The darkside is always there, waiting for us to enter....waiting to enter us.
Great series.
@2PacksAday,
My little paperback of hitchcock stories was from the fifties, probably late fifties, or at most extremely early sixties. Would that I kept it, as I don't see it immediately online.
@ossobuco,
I used to watch his old tv program, it was from that same era...I was thinking they were hour long episodes, but I just checked and they were little 30 min spots....I'm thinking it was the B&W film, that is causing me to remember them being longer....I guess I've been around my wife too long, she refuses to watch anything that was shot in B&W on the basis that it is all too old/long/dull.
@2PacksAday,
There were three Hitchcock series, as I recall. First the half hour black and white, then the hour long in color, then a later reworking of the original series, using new actors and in color.

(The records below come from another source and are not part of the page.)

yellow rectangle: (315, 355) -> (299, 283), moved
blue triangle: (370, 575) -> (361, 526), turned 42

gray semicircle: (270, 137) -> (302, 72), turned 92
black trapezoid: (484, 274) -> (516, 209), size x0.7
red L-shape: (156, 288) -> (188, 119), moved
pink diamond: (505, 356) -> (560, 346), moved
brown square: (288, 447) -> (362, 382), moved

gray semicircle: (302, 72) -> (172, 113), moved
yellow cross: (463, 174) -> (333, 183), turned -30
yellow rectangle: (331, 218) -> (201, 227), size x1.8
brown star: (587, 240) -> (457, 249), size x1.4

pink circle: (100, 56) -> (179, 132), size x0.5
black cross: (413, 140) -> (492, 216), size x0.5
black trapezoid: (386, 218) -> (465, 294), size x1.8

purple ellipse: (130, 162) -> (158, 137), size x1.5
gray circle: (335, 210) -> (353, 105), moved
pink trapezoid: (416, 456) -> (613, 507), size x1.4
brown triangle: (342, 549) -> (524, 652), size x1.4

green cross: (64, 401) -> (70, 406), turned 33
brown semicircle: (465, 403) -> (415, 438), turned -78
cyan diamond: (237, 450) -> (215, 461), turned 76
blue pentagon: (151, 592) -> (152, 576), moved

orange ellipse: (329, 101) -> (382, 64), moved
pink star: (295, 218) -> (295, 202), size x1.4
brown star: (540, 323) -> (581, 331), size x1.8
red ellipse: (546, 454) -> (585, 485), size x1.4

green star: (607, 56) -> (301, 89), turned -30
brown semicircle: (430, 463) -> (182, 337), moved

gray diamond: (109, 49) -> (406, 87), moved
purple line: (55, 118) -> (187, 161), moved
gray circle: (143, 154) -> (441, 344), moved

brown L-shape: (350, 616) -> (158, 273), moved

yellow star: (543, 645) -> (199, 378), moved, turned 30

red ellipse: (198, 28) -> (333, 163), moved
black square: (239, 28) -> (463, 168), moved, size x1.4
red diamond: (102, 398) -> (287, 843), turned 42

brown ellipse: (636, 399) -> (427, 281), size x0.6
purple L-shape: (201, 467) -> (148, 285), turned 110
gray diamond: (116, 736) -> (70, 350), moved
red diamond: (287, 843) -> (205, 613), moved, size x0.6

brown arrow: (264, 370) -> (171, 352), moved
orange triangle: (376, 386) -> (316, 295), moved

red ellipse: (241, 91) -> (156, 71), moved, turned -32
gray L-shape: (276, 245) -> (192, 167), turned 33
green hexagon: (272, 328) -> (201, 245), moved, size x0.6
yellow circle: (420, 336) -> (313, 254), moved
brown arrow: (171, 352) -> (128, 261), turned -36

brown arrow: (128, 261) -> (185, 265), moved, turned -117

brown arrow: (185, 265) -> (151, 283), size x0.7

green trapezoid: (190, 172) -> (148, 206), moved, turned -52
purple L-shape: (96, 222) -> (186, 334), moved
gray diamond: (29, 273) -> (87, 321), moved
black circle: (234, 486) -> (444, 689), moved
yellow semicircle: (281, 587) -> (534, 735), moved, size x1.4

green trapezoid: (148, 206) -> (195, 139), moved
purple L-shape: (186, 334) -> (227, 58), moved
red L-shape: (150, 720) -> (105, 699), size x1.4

My favorite Hitchcock features Bruce Dern, Pat Butram, and a woman, whose name I forgot. Butram is the farmer, a crass, unsympathetic character, who mistreats his wife. Enter Dern, the drifter. The farmer hires him to pick his fruit. Right away, Dern begins taunting and frightening the woman. He kills her pet squirel. The farmer is too cowardly to defend his wife, too greedy to fire Dern. In the end she kills her husband and frames Bruce Dern.
@Sglass,
Yes, I saw this episode a few years back while on vacation in Florida. Local channel was broadcasting reruns.
I've always thought an episode involving a pedophile priest would be good. The priest is tormenting a little boy who later turns out to be Jesus in disguise. The priest gets pulled down to Hell and is forced to watch The Trinity Broadcasting Network for all eternity.
Richard Mathis wrote stories for "Twilight Zone" in the 1950's. Several of his novels have been made into movies since then: "I Am Legend" "Stir of Echoes" "Somewhere in Time" "The Legend of Hell House", and "What Dreams May Come". Stephen King gave credit to Richard Mathis as a major inspiration.
@wandeljw,
Yeah, I was thinking "Twilight Zone" as I read the opening post. Woulda fit right in with that series.
@edgarblythe,
I like my meat the same way I like my women....
@gustavratzenhofer,
gustavratzenhofer wrote:
cjhsa wrote:I like my meat the same way I like my women....
Small and wrinkled?
As opposed to four legged, hairy, and bleating, sure.
@cjhsa,
See, THAT was funny CJ
I used to watch this show called 'One Step Beyond' when I was a kid and it would
terrify me, but I loved it - I even remember the theme music that played eerily while an empty swing swang (swung) back and forth in an empty playground at night.
I wasn't supposed to watch it - but it was on something like 11:30 at night on saturdays and I'd wait till my mom and dad went to bed and then go downstairs and watch it and the one I remember distinctly was one where this very intellectual, sort of nerdy guy/girl (I can't remember which) gets locked in the library and s/he can't get out and s/he looks out the window and all the cars in the street have changed so that they are more representative of the l930's or something and s/he starts reading the newspapers and s/he finds one from the date that s/he's in the library - only like twenty years before- and s/he reads that on this date a murder takes place - IN THE LIBRARY!!!!